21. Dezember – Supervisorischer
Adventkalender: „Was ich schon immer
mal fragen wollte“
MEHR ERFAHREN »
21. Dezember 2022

==

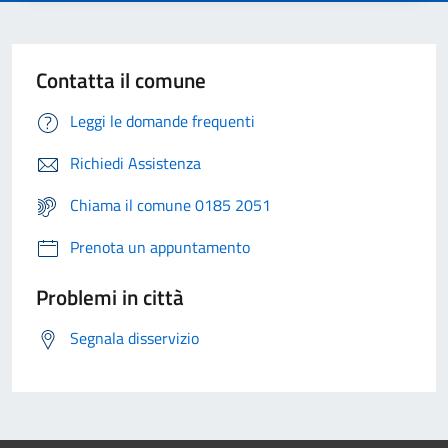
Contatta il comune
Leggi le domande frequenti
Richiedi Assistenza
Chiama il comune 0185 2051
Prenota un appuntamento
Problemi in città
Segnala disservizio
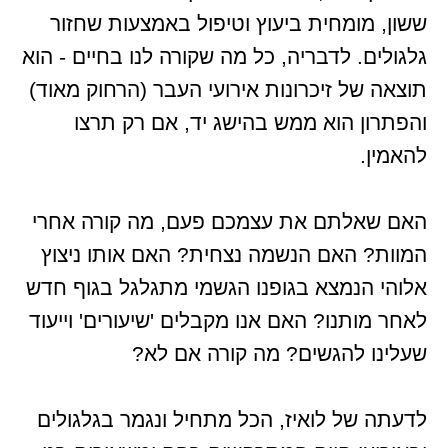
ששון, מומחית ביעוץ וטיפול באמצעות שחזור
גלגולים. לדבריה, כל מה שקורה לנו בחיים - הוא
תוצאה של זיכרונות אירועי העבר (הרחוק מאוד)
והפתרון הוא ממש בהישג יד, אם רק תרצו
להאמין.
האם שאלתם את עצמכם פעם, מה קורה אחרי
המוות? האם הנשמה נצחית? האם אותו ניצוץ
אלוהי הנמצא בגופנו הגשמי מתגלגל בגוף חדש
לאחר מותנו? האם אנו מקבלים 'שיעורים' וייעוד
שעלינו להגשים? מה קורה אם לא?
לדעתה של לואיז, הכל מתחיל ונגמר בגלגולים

---

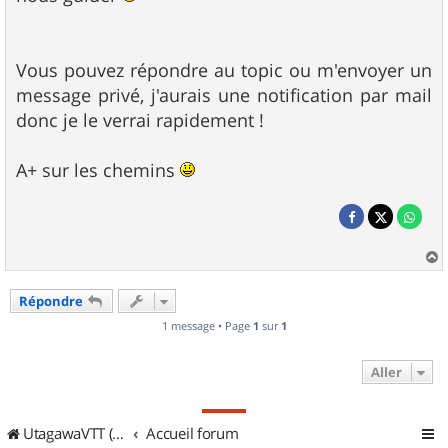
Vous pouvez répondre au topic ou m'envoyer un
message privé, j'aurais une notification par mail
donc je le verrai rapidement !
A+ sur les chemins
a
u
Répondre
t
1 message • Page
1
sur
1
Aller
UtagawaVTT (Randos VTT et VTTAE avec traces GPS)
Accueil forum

What to work on:
Would you retype the lines above from the one with "ששון, מומחית ביעוץ וטיפול באמצעות שחזור" down to the one with "לדעתה של לואיז, הכל מתחיל ונגמר בגלגולים", word for word, both ends included and no other lines?

Answer to the exercise:
ששון, מומחית ביעוץ וטיפול באמצעות שחזור
גלגולים. לדבריה, כל מה שקורה לנו בחיים - הוא
תוצאה של זיכרונות אירועי העבר (הרחוק מאוד)
והפתרון הוא ממש בהישג יד, אם רק תרצו
להאמין.
האם שאלתם את עצמכם פעם, מה קורה אחרי
המוות? האם הנשמה נצחית? האם אותו ניצוץ
אלוהי הנמצא בגופנו הגשמי מתגלגל בגוף חדש
לאחר מותנו? האם אנו מקבלים 'שיעורים' וייעוד
שעלינו להגשים? מה קורה אם לא?
לדעתה של לואיז, הכל מתחיל ונגמר בגלגולים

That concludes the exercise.